Then I arrived at the Atom Gallery, merging physics and chemistry on the molecular level: from a Static Ball that throws my hair up to the Science lab, where I get to see experiments performed up close. A huge Periodic Table near the back of the gallery has locker-style cubicles, each with an item meant to represent an element.

Eliza, 19, says, “I liked the Atom Gallery the most, particularly the Light Bridge, where they showed gamma rays, xrays, ultraviolet, visible light, etc. It was colorful! It made me remember lessons from high school.” Under the bridge is the Lightwriter Pendulux, an almost mystical tool thatuses magnetism to translate hand motions into drawings on a phosphorescent plate.

On the second floor is the Technology gallery, the last and largest one of all, divided into five sub-galleries: Who We Are, How We Know, How Things Work, Here to There and How We Live.

Who We Are zooms in on communication and language, itself a form of human cultural technology. In one station, I listen to my heartbeat as I read quotes and other bits of literature on a wall – a concrete example of how words move the heart, which sings to the beat of other forms of expression from music to the arts.

How We Know unveils our sense of discovery. I tinker with a couple of microscopes and telescopes it has on display, all instruments, which allow us to reach far beyond our senses, from the tiniest glimpses of our inner world to the outermost regions of space.

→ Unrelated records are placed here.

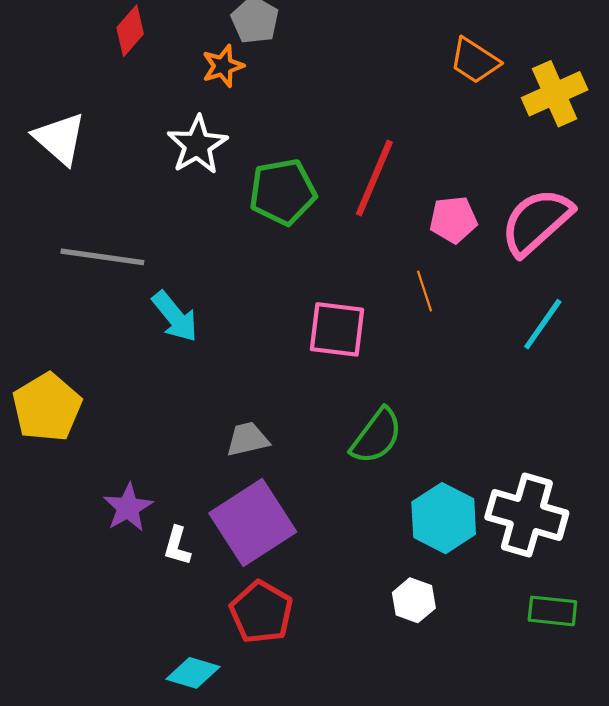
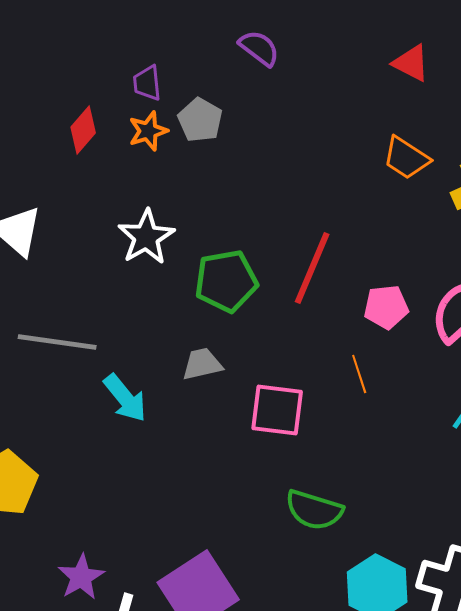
orange star: (223, 66) -> (148, 131), moved
green semicircle: (376, 436) -> (314, 510), turned 70
gray trapezoid: (247, 439) -> (202, 364), moved

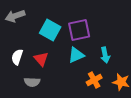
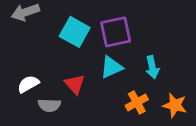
white semicircle: (17, 57) -> (28, 84), moved, turned 42
red triangle: (41, 59) -> (75, 84), moved

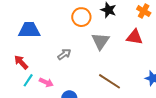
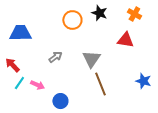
gray triangle: (100, 41) -> (91, 59), moved
brown line: (109, 81) -> (100, 84), turned 35

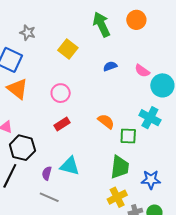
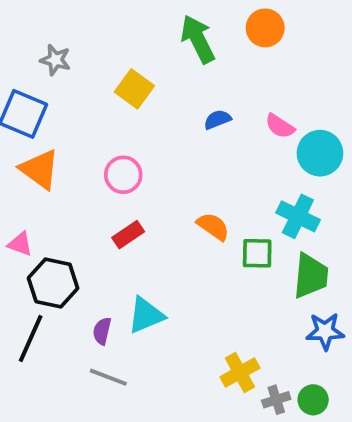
cyan triangle: (70, 166) -> (146, 315), turned -35
green trapezoid: (120, 167) -> (311, 276), moved
blue star: (151, 180) -> (325, 331), moved

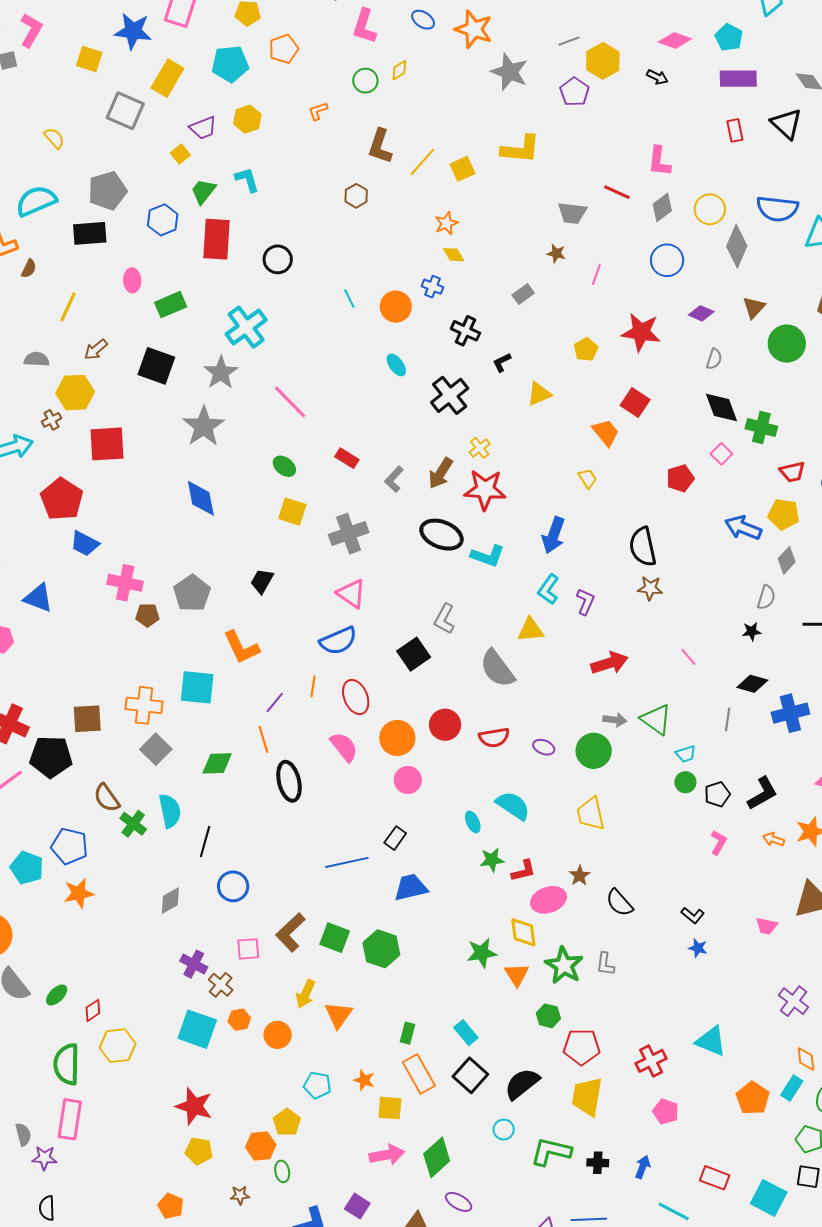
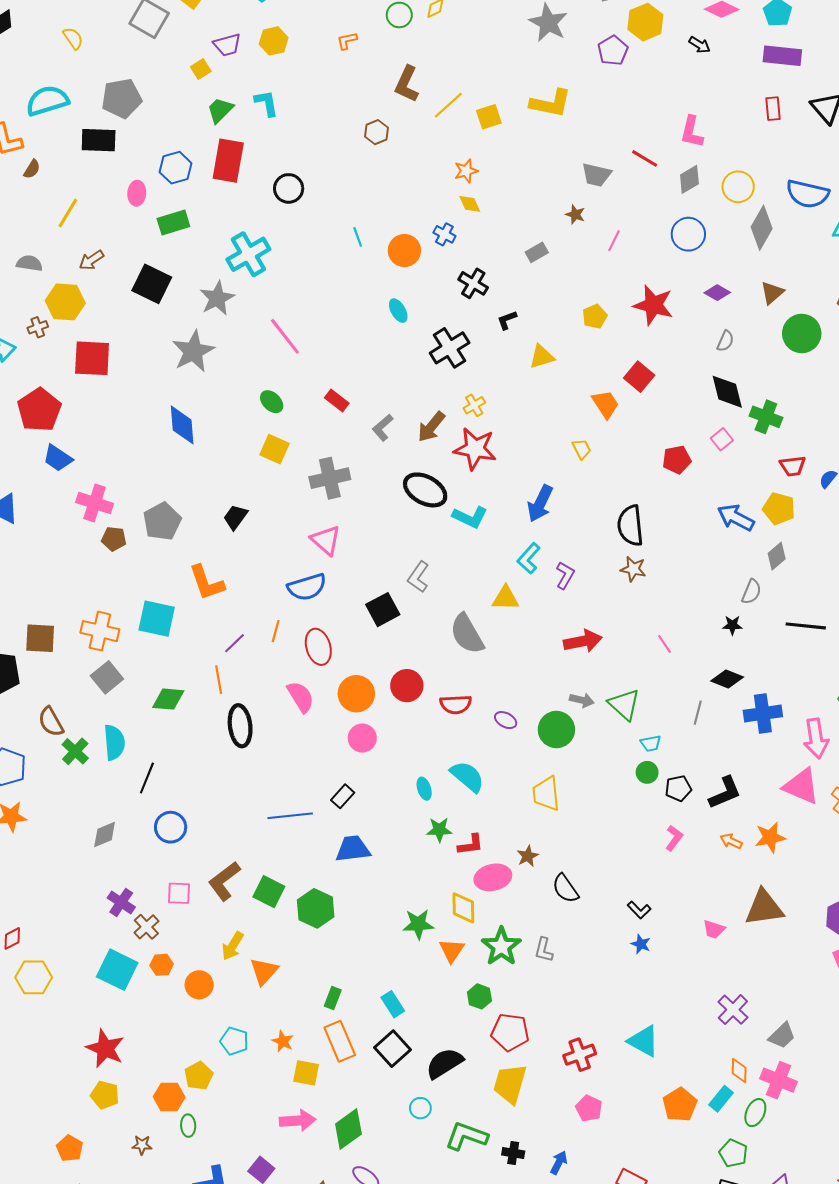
blue hexagon: (163, 220) -> (176, 168), moved

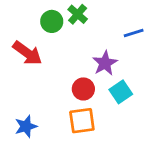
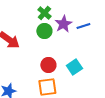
green circle: (52, 21) -> (44, 31), moved
purple star: (105, 63) -> (63, 24), moved

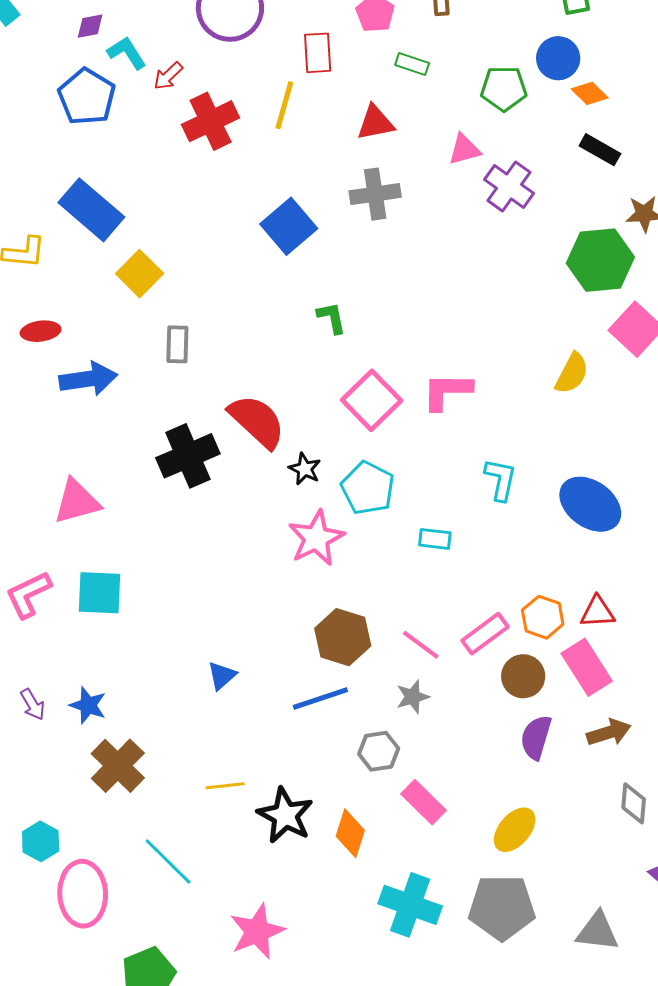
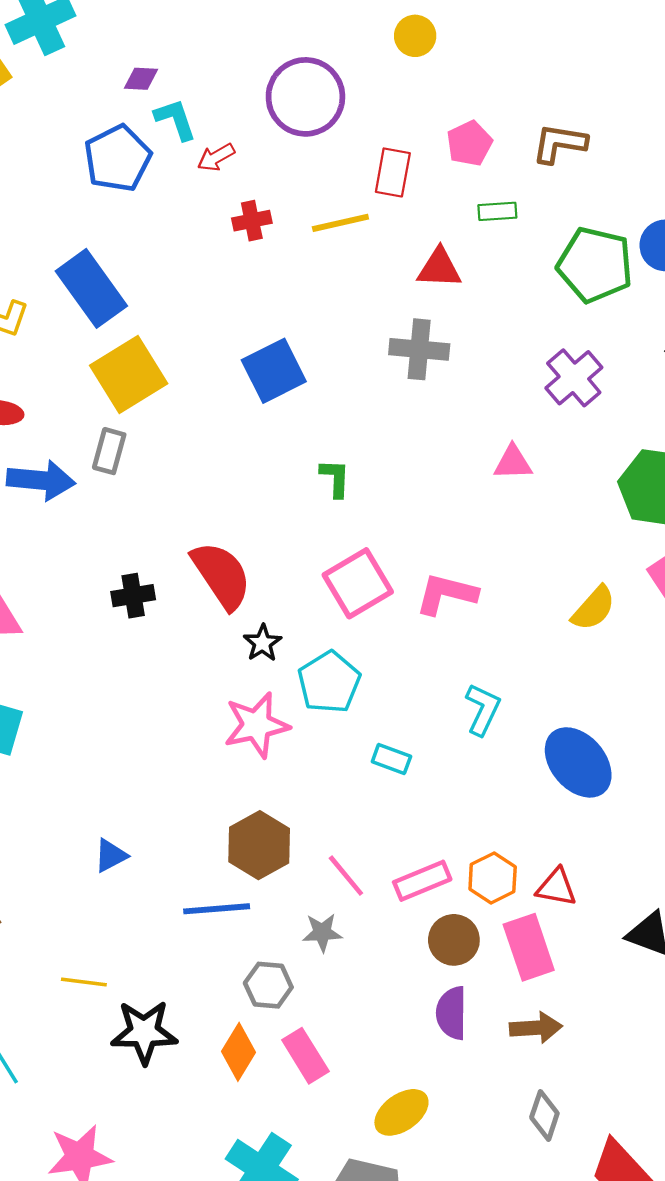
green rectangle: (412, 64) -> (497, 211), turned -36
green pentagon: (504, 88) -> (595, 265), size x1.4
yellow line: (284, 105) -> (340, 223), turned 48
red cross: (211, 121) -> (252, 221), size x0.6
pink triangle: (464, 149) -> (513, 463), moved
blue square: (289, 226) -> (274, 371), moved
yellow square: (140, 274) -> (129, 375), size x1.4
gray rectangle: (177, 344) -> (109, 451), moved
black cross: (188, 456) -> (133, 596), size x0.6
purple semicircle: (536, 737) -> (452, 1013), turned -30
black star: (285, 815) -> (144, 1032), turned 30
orange diamond: (350, 833) -> (238, 1052), moved

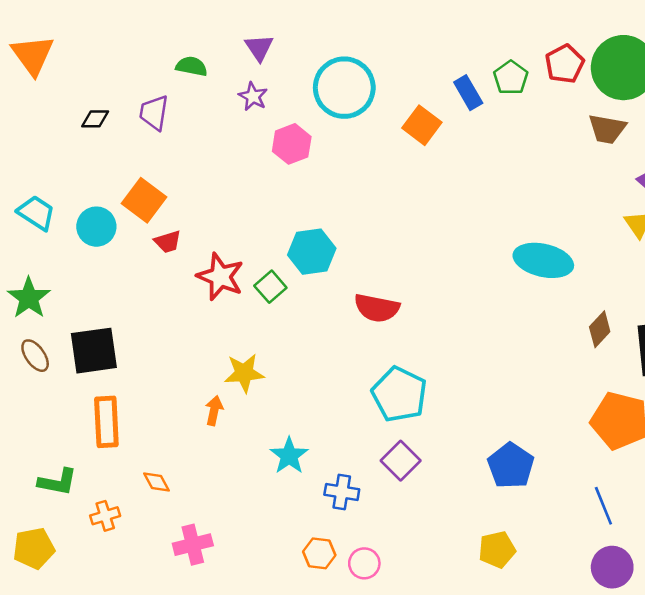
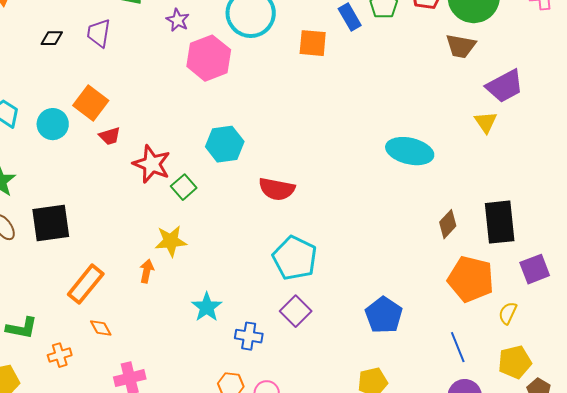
orange square: (422, 125) -> (313, 43), turned -32
pink hexagon: (292, 144) -> (209, 58), size x1.4
green square: (270, 287) -> (184, 187), moved
brown diamond: (600, 329) -> (448, 224), moved
orange rectangle: (106, 422) -> (86, 284), moved, turned 42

How Things Work mostly stems from the products of the industrial revolution: infrastructure, manufacturing and processing.

Here to There covers transportation and ways to bridge distances. Lastly, How We Live examines the links between technology, and culture and how both affect human health, from our lifestyles to our workspaces.

The ring of a bell signals an end to the three-hour tour. I exit the museum with the other visitors – each with a look of tired satisfaction. Each one, young and old, four to forty, each having seen things for the first time – or from a different point of view.